The final Fatal Mistake I am highlighting in the series is this: If you have ever had a collection account, judgment or tax lien, assuming the creditor, collection agency or taxing body will report the resolution to all three bureaus is a big mistake! That goes for erroneous reporting you find on your report too.
Don’t assume that just because you paid-off a collection, judgment, or lien that it is immediately reported to the bureaus. Even when you close an account, it is often not efficiently reported as such to all bureaus. It is not uncommon to see such activity reported to just one bureau, even when the adverse account was being reported on your credit report by two or all three bureaus. Unfortunately, agencies and creditors are quick to report you when you own them money or have made a recent mistake, but they can be very slow to report the final resolution to that account when you have paid them off. Collection agencies and the creditors that have sold your account to the collector are both extremely poor at taking the final step and reporting that the account is paid in full.

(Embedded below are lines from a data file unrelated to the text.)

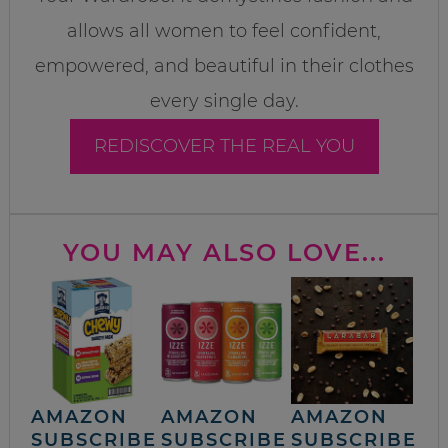
allows all women to feel confident,
empowered, and beautiful in their clothes
every single day.
REDISCOVER THE REAL YOU
YOU MAY ALSO LOVE...
AMAZON
AMAZON
AMAZON
SUBSCRIBE
SUBSCRIBE
SUBSCRIBE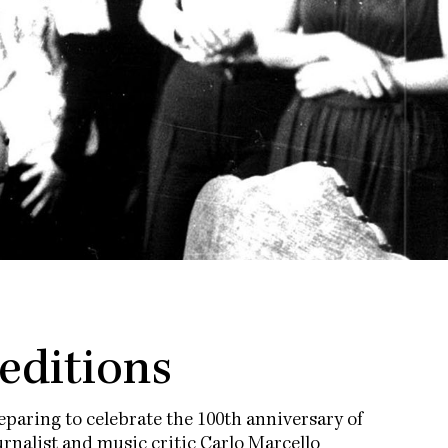
 editions
paring to celebrate the 100th anniversary of
rnalist and music critic Carlo Marcello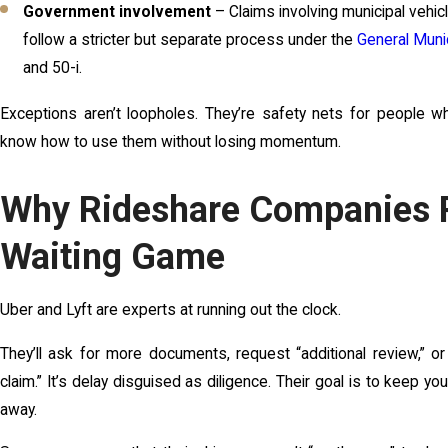
Government involvement
– Claims involving municipal vehi
follow a stricter but separate process under the
General Muni
and 50-i.
Exceptions aren’t loopholes. They’re safety nets for people w
know how to use them without losing momentum.
Why Rideshare Companies P
Waiting Game
Uber and Lyft are experts at running out the clock.
They’ll ask for more documents, request “additional review,” or
claim.” It’s delay disguised as diligence. Their goal is to keep yo
away.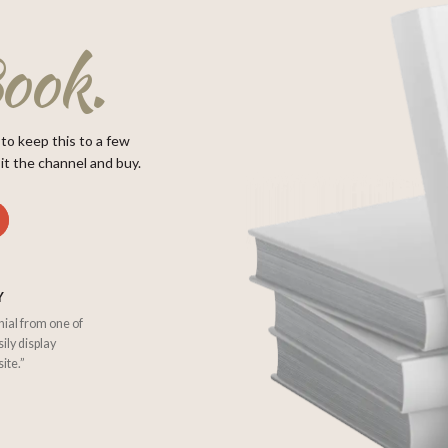
ook.
 to keep this to a few
it the channel and buy.
Y
nial from one of
sily display
ite.”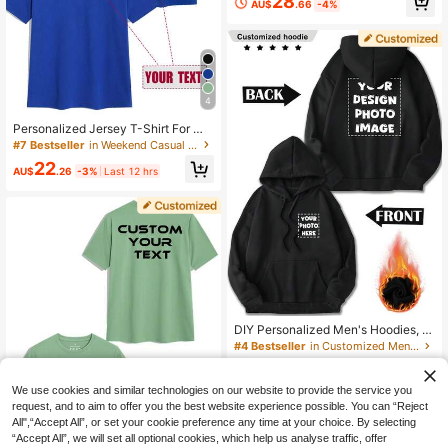
28
AU$
.66
-4%
Blessing/Holiday/Anniversary Text,
Halloween/Back To School/Christm
as Holiday Customization, Personal
ized Text Customization, Men's Bla
ck Top, Men's Hoodie, Autumn Top,
Christmas, Best Friend Gift, Men's C
asual Comfortable Thermal Lined H
4
oodie, Valentine's Day/Father's Da
y/Anniversary/Birthday Gift, Men's
Personalized Jersey T-Shirt For Me
Thermal Lined Hoodie, Team Wear/
n, Customized Name And Number,
#7 Bestseller
in Weekend Casual Customized Men Clothing
Outdoor Wear/Class Uniform/Sports
Company Team Building Uniform, M
Wear Customization
22
usic Festival, Round Neck Short Sle
AU$
.26
-3%
Last 12 hrs
eve T-Shirt
DIY Personalized Men's Hoodies, C
asual, Custom With Patterns,/Logo
#4 Bestseller
in Customized Men Hoodies
s, Slogans, Letters, Back To School,
60+ sold
Holiday Gifts:Valentine/Birthday/An
30
niversary
AU$
.03
-6%
Last 12 hrs
We use cookies and similar technologies on our website to provide the service you
request, and to aim to offer you the best website experience possible. You can “Reject
All",“Accept All”, or set your cookie preference any time at your choice. By selecting
“Accept All”, we will set all optional cookies, which help us analyse traffic, offer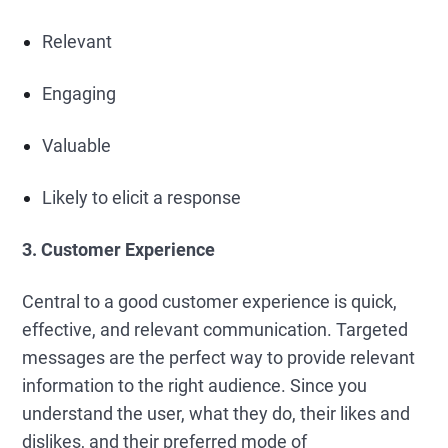
Relevant
Engaging
Valuable
Likely to elicit a response
3. Customer Experience
Central to a good customer experience is quick,
effective, and relevant communication. Targeted
messages are the perfect way to provide relevant
information to the right audience. Since you
understand the user, what they do, their likes and
dislikes, and their preferred mode of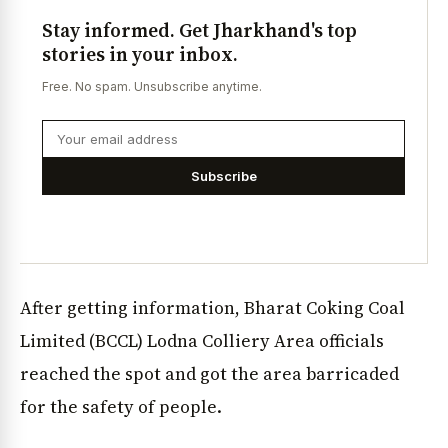
Stay informed. Get Jharkhand's top
stories in your inbox.
Free. No spam. Unsubscribe anytime.
Subscribe
After getting information, Bharat Coking Coal
Limited (BCCL) Lodna Colliery Area officials
reached the spot and got the area barricaded
for the safety of people.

This problem is magnified when
there has been a bankruptcy! Often times, accounts that have been involved in a bankruptcy have been bantered about between the creditors and various collection agencies long before the filing for bankruptcy protection. The creditor is reporting the account as delinquent and is likely reported it as an account a “charge-off”.
At the same time, the creditor has sold the “bad account” (sold the paper) to a collection agency, in hopes of getting just a small percentage of their loss back if the agency is at all successful in the collection of a bad debt. This goes for credit cards, department store accounts and even installment loans like auto loans. The “paper” (account) is sold back and forth between creditors and agencies as they go from having a delinquent pay history, to that of no payments being made at all.
The problem is that after one files for bankruptcy protection and the
time it takes to successfully bankrupting the debt(s), the accounts may
be sold multiple times. In addition, it is not uncommon to see an
account go to collection AFTER it has been discharged in a bankruptcy.
You are thinking that you have a fresh start to rebuilding your credit
after the bankruptcy, yet there may be new collection accounts dated
after the discharge which has a huge impact on your already damaged
credit scores.
In addition, just because you may have been successful at having
certain debts discharged in a bankruptcy, don’t assume the discharge of
that debt is reported as such on your credit report. In fact, less that
50% of the accounts, collections and/or judgments discharged in a
bankruptcy will show as such after the completion of the bankruptcy.
You have to, again, follow up with each individual bureau and supply to
them copies of your discharge and list of creditors to insure that it
is reflected accurately on your overall credit report. It can take
years rather then months to see a rise in your credit scores if you
don’t follow as outlined above.
It is your responsibility to follow through with any such activity and make sure that all three bureaus have the most recent and accurate information possible. You can write and/or file online disputes with each individual bureau and supply copies of paid receipts and any correspondence you may have to insure that your record is recent and correct.